Kelli Gorajec, MA, CCC-SLP
Kelli Gorajec, MA, CCC-SLP joined the USF Communication Sciences and Disorders department as a full-time clinical instructor in the Fall of 2019. She obtained her Master’s degree in Speech-Language Pathology from Central Michigan University in May of 2011. She has vast experience in evidenced-based practice evaluating and treating a variety of medical diagnoses in the young adult to geriatric population in acute care, inpatient rehabilitation and outpatient therapy settings. Her areas of clinical specialty include adult neurogenic communication disorders and dysphagia with a primary interest in aphasia, traumatic brain injury, and neurodegenerative diseases such as Parkinson’s Disease and ALS. She also holds specialty certification in the Lee Silverman Voice Treatment – LOUD and SPEAK OUT!, programs and is an ASHA S.T.E.P. mentor. She enjoys sharing a passion for the field of Speech-Language Pathology with her students and prioritizes a life participation approach to intervention for all diagnostic populations!

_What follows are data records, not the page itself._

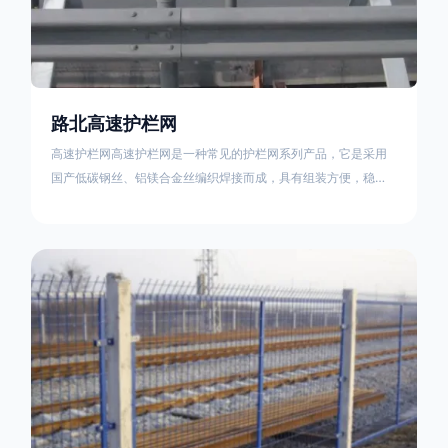
路北高速护栏网
高速护栏网高速护栏网是一种常见的护栏网系列产品，它是采用
国产低碳钢丝、铝镁合金丝编织焊接而成，具有组装方便，稳定
耐用的特点。高速公路护栏网分两种类，一种是高速公路中间的
防眩网，其作用是防止对面车辆灯光的照射，增加公路行驶的安
全性。另一种是高速公路两侧的防护网，其作用是防止车辆失控
冲出路面，保护行车人员和车辆的安全 。双边丝高速护栏网又
称‘双边丝隔离栅’，采用冷拔低碳钢丝焊接成网筒状卷边与网面一
体，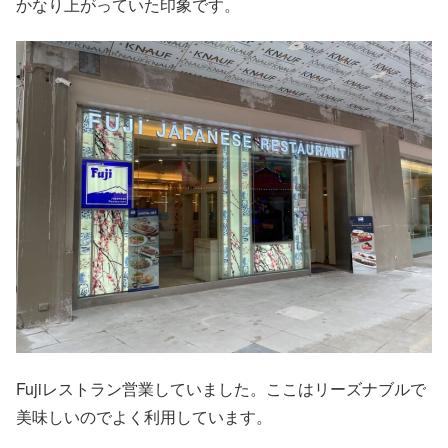
かなり上がっていた印象です。
Fujiレストラン営業していました。ここはリーズナブルで
美味しいのでよく利用しています。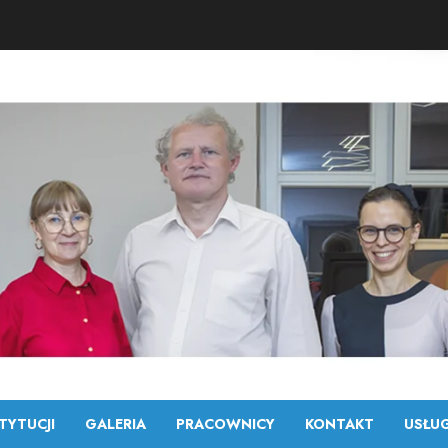
TYTUCJI
GALERIA
PRACOWNICY
KONTAKT
USŁUG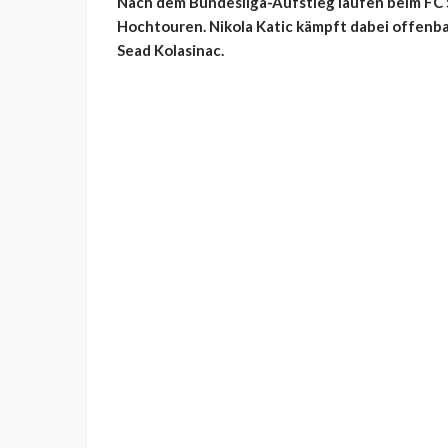
Nach dem Bundesliga-Aufstieg laufen beim FC S
Hochtouren. Nikola Katic kämpft dabei offenba
Sead Kolasinac.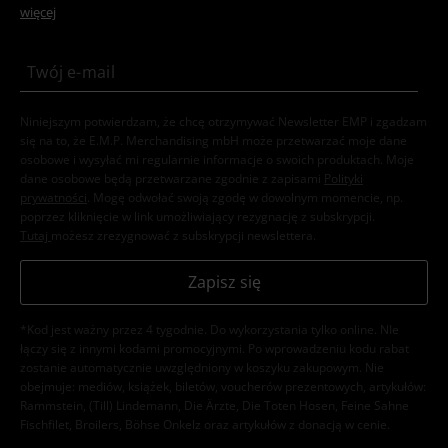
więcej
Niniejszym potwierdzam, że chcę otrzymywać Newsletter EMP i zgadzam
się na to, że E.M.P. Merchandising mbH może przetwarzać moje dane
osobowe i wysyłać mi regularnie informacje o swoich produktach. Moje
dane osobowe będą przetwarzane zgodnie z zapisami
Polityki
prywatności
. Mogę odwołać swoją zgodę w dowolnym momencie, np.
poprzez kliknięcie w link umożliwiający rezygnację z subskrypcji.
Tutaj
możesz zrezygnować z subskrypcji newslettera.
Zapisz się
*Kod jest ważny przez 4 tygodnie. Do wykorzystania tylko online. NIe
łączy się z innymi kodami promocyjnymi. Po wprowadzeniu kodu rabat
zostanie automatycznie uwzględniony w koszyku zakupowym. Nie
obejmuje: mediów, książek, biletów, voucherów prezentowych, artykułów:
Rammstein, (Till) Lindemann, Die Ärzte, Die Toten Hosen, Feine Sahne
Fischfilet, Broilers, Böhse Onkelz oraz artykułów z donacją w cenie.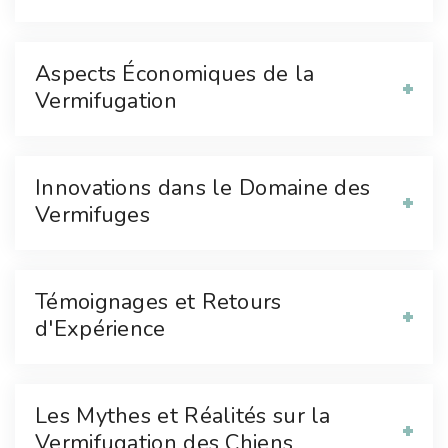
Aspects Économiques de la
Vermifugation
Innovations dans le Domaine des
Vermifuges
Témoignages et Retours
d'Expérience
Les Mythes et Réalités sur la
Vermifugation des Chiens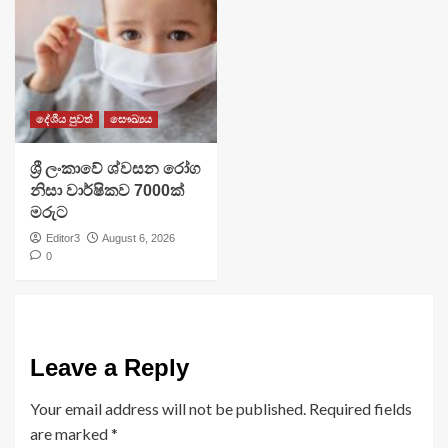
දේශීය පුවත්
සෞඛ්‍යය
ශ්‍රී ලංකාවේ ශ්වසන රෝග
නිසා වාර්ෂිකව 7000ක්
මරුට
Editor3
August 6, 2026
0
Leave a Reply
Your email address will not be published.
Required fields
are marked
*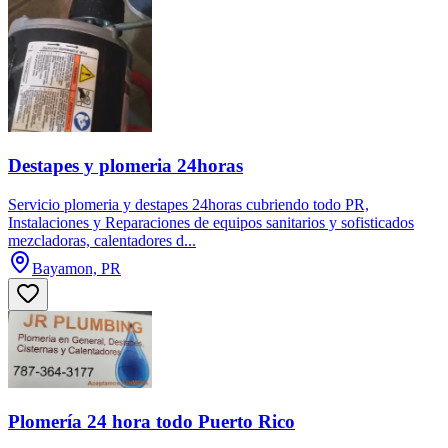
Destapes y plomeria 24horas
Servicio plomeria y destapes 24horas cubriendo todo PR,
Instalaciones y Reparaciones de equipos sanitarios y sofisticados
mezcladoras, calentadores d...
Bayamon, PR
Plomería 24 hora todo Puerto Rico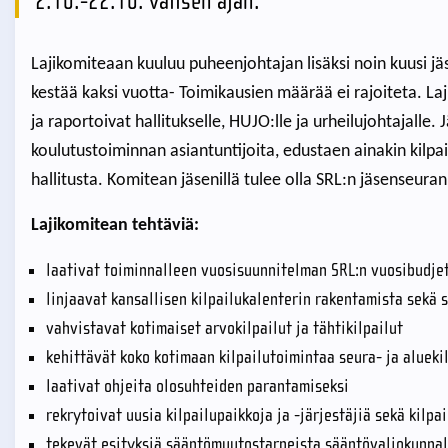
2.10.-22.10. välisen ajan.
Lajikomiteaan kuuluu puheenjohtajan lisäksi noin kuusi j
kestää kaksi vuotta- Toimikausien määrää ei rajoiteta. Laj
ja raportoivat hallitukselle, HUJO:lle ja urheilujohtajalle. 
koulutustoiminnan asiantuntijoita, edustaen ainakin kilpail
hallitusta. Komitean jäsenillä tulee olla SRL:n jäsenseura
Lajikomitean tehtäviä:
laativat toiminnalleen vuosisuunnitelman SRL:n vuosibudjet
linjaavat kansallisen kilpailukalenterin rakentamista sekä 
vahvistavat kotimaiset arvokilpailut ja tähtikilpailut
kehittävät koko kotimaan kilpailutoimintaa seura- ja alueki
laativat ohjeita olosuhteiden parantamiseksi
rekrytoivat uusia kilpailupaikkoja ja -järjestäjiä sekä kilpa
tekevät esityksiä sääntömuutostarpeista sääntövaliokunnal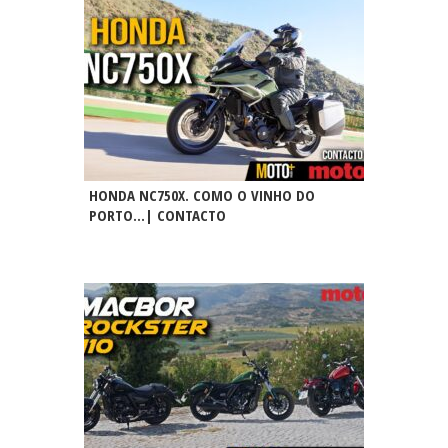
HONDA NC750X. COMO O VINHO DO
PORTO…| CONTACTO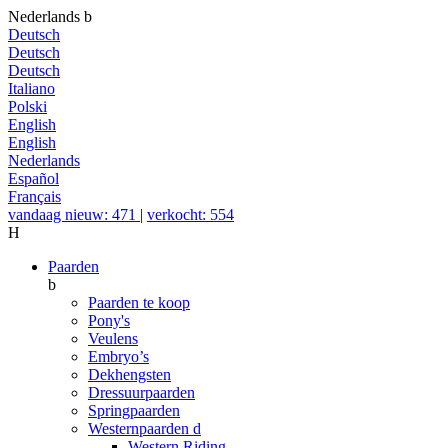
Nederlands
b
Deutsch
Deutsch
Deutsch
Italiano
Polski
English
English
Nederlands
Español
Français
vandaag nieuw: 471
|
verkocht: 554
H
Paarden
b
Paarden te koop
Pony's
Veulens
Embryo’s
Dekhengsten
Dressuurpaarden
Springpaarden
Westernpaarden
d
Western Riding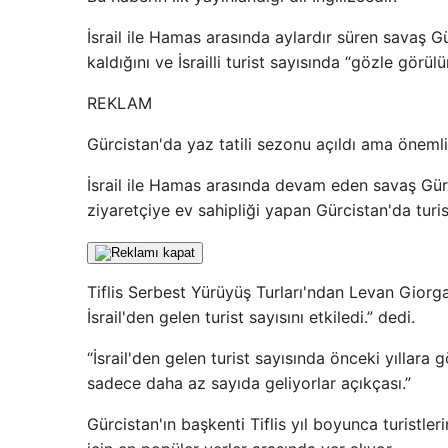
İsrail ile Hamas arasında aylardır süren savaş G
kaldığını ve İsrailli turist sayısında “gözle gör
REKLAM
Gürcistan'da yaz tatili sezonu açıldı ama önemli bir
İsrail ile Hamas arasında devam eden savaş Gürci
ziyaretçiye ev sahipliği yapan Gürcistan'da turi
Tiflis Serbest Yürüyüş Turları'ndan Levan Gior
İsrail'den gelen turist sayısını etkiledi.” dedi.
“İsrail'den gelen turist sayısında önceki yıllara
sadece daha az sayıda geliyorlar açıkçası.”
Gürcistan'ın başkenti Tiflis yıl boyunca turistler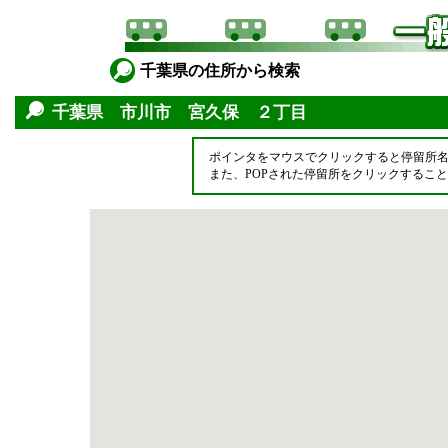
千葉県の住所から検索
千葉県 市川市 宮久保 ２丁目
ポインタをマウスでクリックすると停留所
また、POPされた停留所をクリックするこ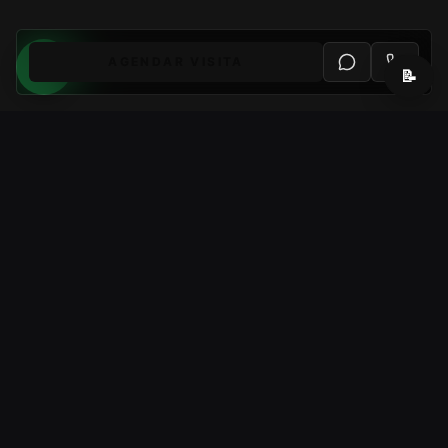
AGENDAR VISITA
📝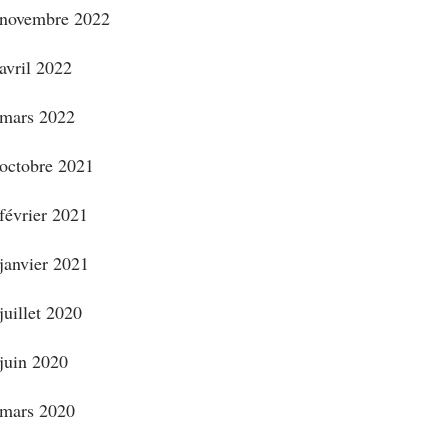
novembre 2022
avril 2022
mars 2022
octobre 2021
février 2021
janvier 2021
juillet 2020
juin 2020
mars 2020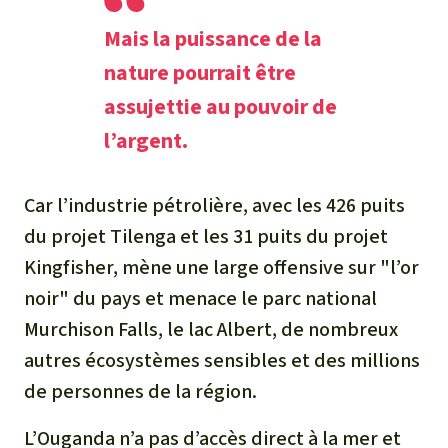
Mais la puissance de la
nature pourrait être
assujettie au pouvoir de
l’argent.
Car l’industrie pétrolière, avec les 426 puits
du projet Tilenga et les 31 puits du projet
Kingfisher, mène une large offensive sur "l’or
noir" du pays et menace le parc national
Murchison Falls, le lac Albert, de nombreux
autres écosystèmes sensibles et des millions
de personnes de la région.
L’Ouganda n’a pas d’accès direct à la mer et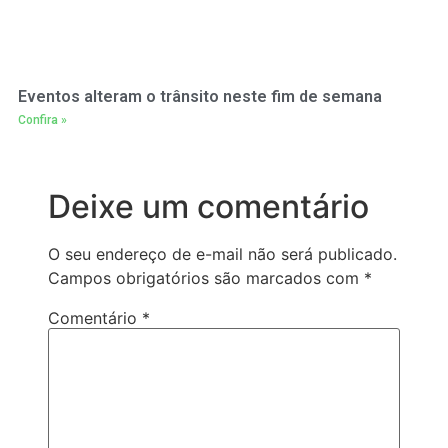
Eventos alteram o trânsito neste fim de semana
Confira »
Deixe um comentário
O seu endereço de e-mail não será publicado.
Campos obrigatórios são marcados com
*
Comentário
*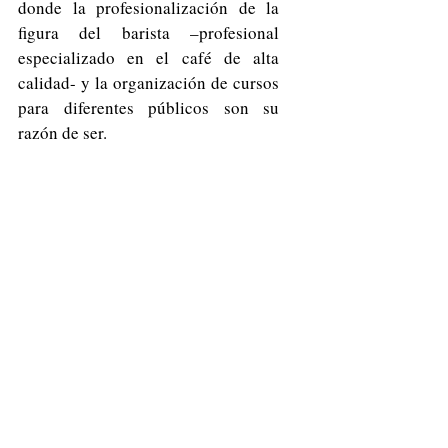
donde la profesionalización de la 
figura del barista –profesional 
especializado en el café de alta 
calidad- y la organización de cursos 
para diferentes públicos son su 
razón de ser.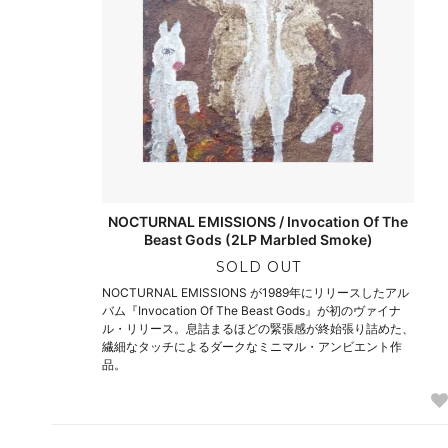
NOCTURNAL EMISSIONS / Invocation Of The
Beast Gods (2LP Marbled Smoke)
SOLD OUT
NOCTURNAL EMISSIONS が1989年にリリースしたアル
バム『Invocation Of The Beast Gods』が初のヴァイナ
ル・リリース。息詰まるほどの緊張感が終始張り詰めた、
繊細なタッチによるダークなミニマル・アンビエント作
品。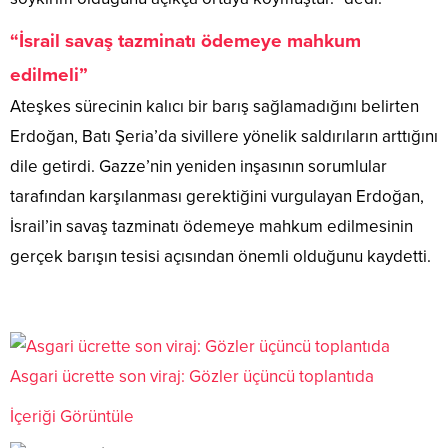
“İsrail savaş tazminatı ödemeye mahkum
edilmeli”
Ateşkes sürecinin kalıcı bir barış sağlamadığını belirten
Erdoğan, Batı Şeria’da sivillere yönelik saldırıların arttığını
dile getirdi. Gazze’nin yeniden inşasının sorumlular
tarafından karşılanması gerektiğini vurgulayan Erdoğan,
İsrail’in savaş tazminatı ödemeye mahkum edilmesinin
gerçek barışın tesisi açısından önemli olduğunu kaydetti.
Asgari ücrette son viraj: Gözler üçüncü toplantıda
İçeriği Görüntüle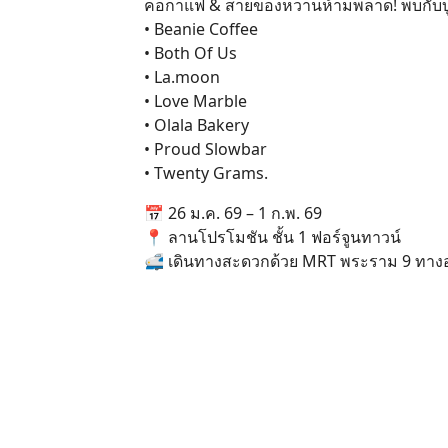
คอกาแฟ & สายของหวานห้ามพลาด! พบกับบูธร
• Beanie Coffee
• Both Of Us
• La.moon
• Love Marble
• Olala Bakery
• Proud Slowbar
• Twenty Grams.
📅 26 ม.ค. 69 – 1 ก.พ. 69
📍 ลานโปรโมชัน ชั้น 1 ฟอร์จูนทาวน์
🚅 เดินทางสะดวกด้วย MRT พระราม 9 ทาง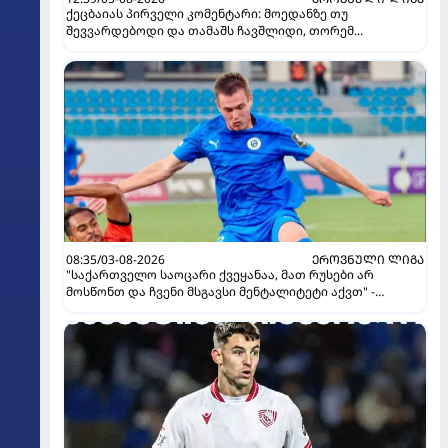
ქეცბაიას პირველი კომენტარი: მოედანზე თუ
შევვარდებოდი და თამაშს ჩავშლიდი, თორემ...
08:35/03-08-2026
ᲔᲠᲝᲕᲜᲣᲚᲘ ᲚᲘᲒᲐ
"საქართველო საოცარი ქვეყანაა, მათ რუსები არ
მოსწონთ და ჩვენი მსგავსი მენტალიტეტი აქვთ" -
ინტერვიუ "გაგრას" უკრაინელ ფორვარდთან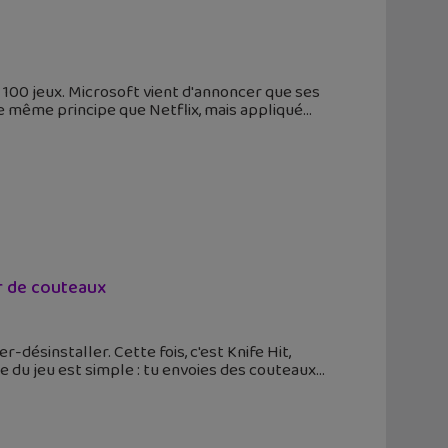
100 jeux. Microsoft vient d'annoncer que ses
e même principe que Netflix, mais appliqué
ur de couteaux
désinstaller. Cette fois, c'est Knife Hit,
pe du jeu est simple : tu envoies des couteaux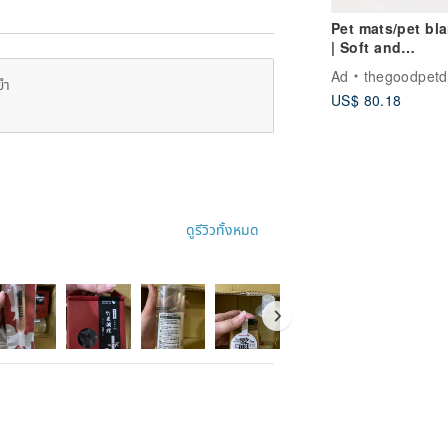
Pet mats/pet bl
| Soft and
comfortable-Ko
Ad
thegoodpetd
ยำ
remetome
US$ 80.18
ดูรีวิวทั้งหมด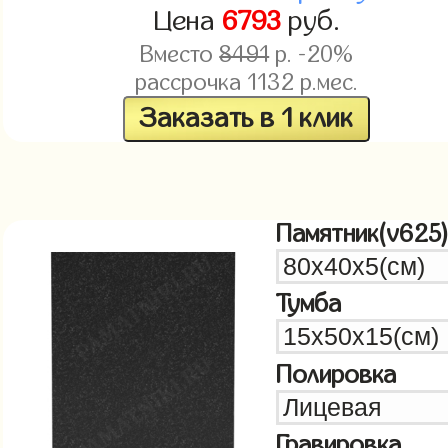
Цена
6793
руб.
Вместо
8491
р. -20%
рассрочка
1132
р.мес.
Заказать в 1 клик
Памятник(v625
Тумба
Полировка
Гравировка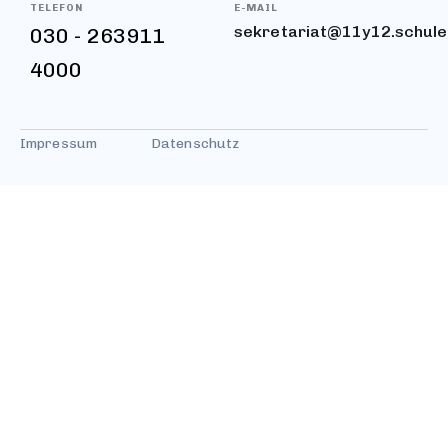
TELEFON
E-MAIL
sekretariat@11y12.schule.
030 - 263911
4000
Impressum
Datenschutz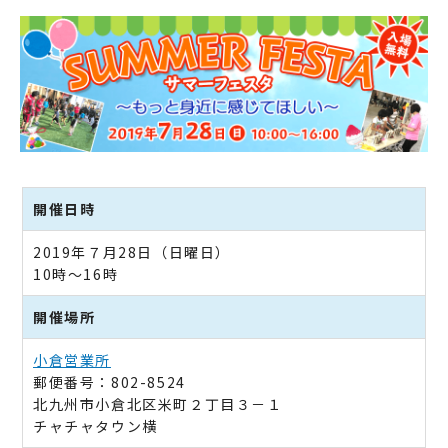
開催日時
2019年７月28日（日曜日）
10時～16時
開催場所
小倉営業所
郵便番号：802-8524
北九州市小倉北区米町２丁目３－１
チャチャタウン横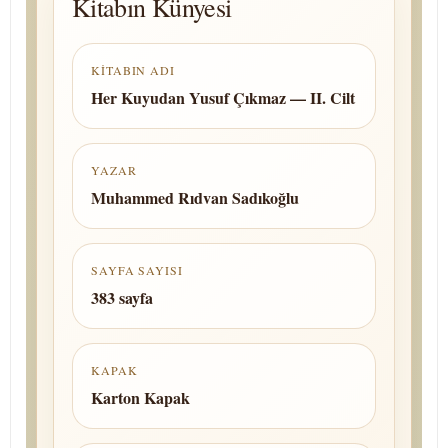
Kitabın Künyesi
KITABIN ADI
Her Kuyudan Yusuf Çıkmaz — II. Cilt
YAZAR
Muhammed Rıdvan Sadıkoğlu
SAYFA SAYISI
383 sayfa
KAPAK
Karton Kapak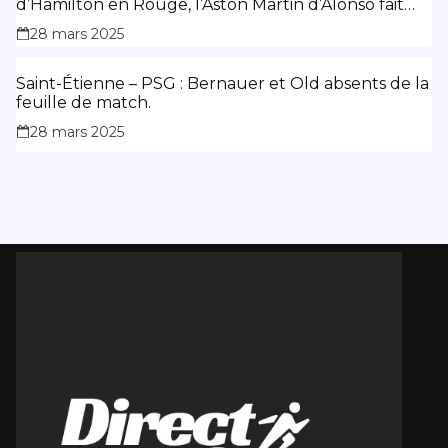
d’Hamilton en Rouge, l’Aston Martin d’Alonso fait
des siennes.
28 mars 2025
Saint-Étienne – PSG : Bernauer et Old absents de la
feuille de match.
28 mars 2025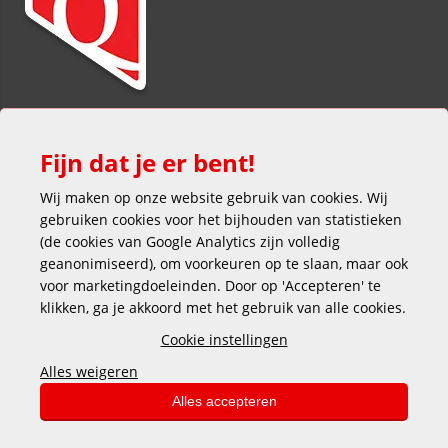
Fijn dat je er bent!
Wij maken op onze website gebruik van cookies. Wij
gebruiken cookies voor het bijhouden van statistieken
(de cookies van Google Analytics zijn volledig
Veilig en gemakkelijk betalen
geanonimiseerd), om voorkeuren op te slaan, maar ook
voor marketingdoeleinden. Door op 'Accepteren' te
klikken, ga je akkoord met het gebruik van alle cookies.
Cookie instellingen
Alles weigeren
Copyright © 2025 DEKAS
Alles accepteren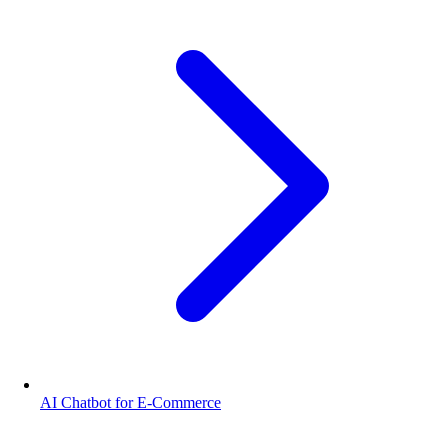
AI Chatbot for E-Commerce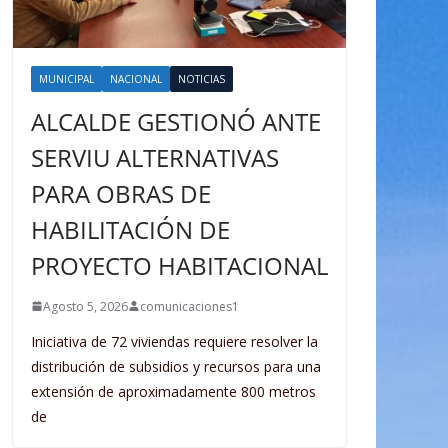
MUNICIPAL
NACIONAL
NOTICIAS
ALCALDE GESTIONÓ ANTE
SERVIU ALTERNATIVAS
PARA OBRAS DE
HABILITACIÓN DE
PROYECTO HABITACIONAL
Agosto 5, 2026
comunicaciones1
Iniciativa de 72 viviendas requiere resolver la
distribución de subsidios y recursos para una
extensión de aproximadamente 800 metros
de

Marian A. Lowther, M.S., CCC-SLP
Marian A. Lowther, MS CCC-SLP, is currently a Clinical Instructor at the University of South Florida. She obtained her BS in Speech Pathology and Audiology from California University of PA and MS in Communication Disorders from Baylor University. She has worked as an SLP since 1987 in school settings, rehab hospitals, private practice, mentoring, and program development. She has worked in Texas, Washington, and Florida. She most recently worked in Pinellas County Schools as a SLP mentor. Marian’s clinical areas of interest include developmental delays, neurological impairments, genetic disorders, degenerative diseases, mental/emotional disorders, dual language influences, and voice disorders. She has participated in research on accessing higher education and computer-based interventions. She has presented at state and national conferences and is a blogger for ASHA Leader on school-based interventions and advocacy. Marian is an ASHA Student to Empowered Professional (S.T.E.P) Mentor. She is an affiliate of ASHA Special Interest Groups 2, Neurophysiology & Neurogenic Speech and Language Disorders; 5, Speech Science and Orofacial Disorders; 11, Administration and Supervision; and 16, School-Based Issues. Marian is also an ASHA Grasstops Envoy for federal advocacy.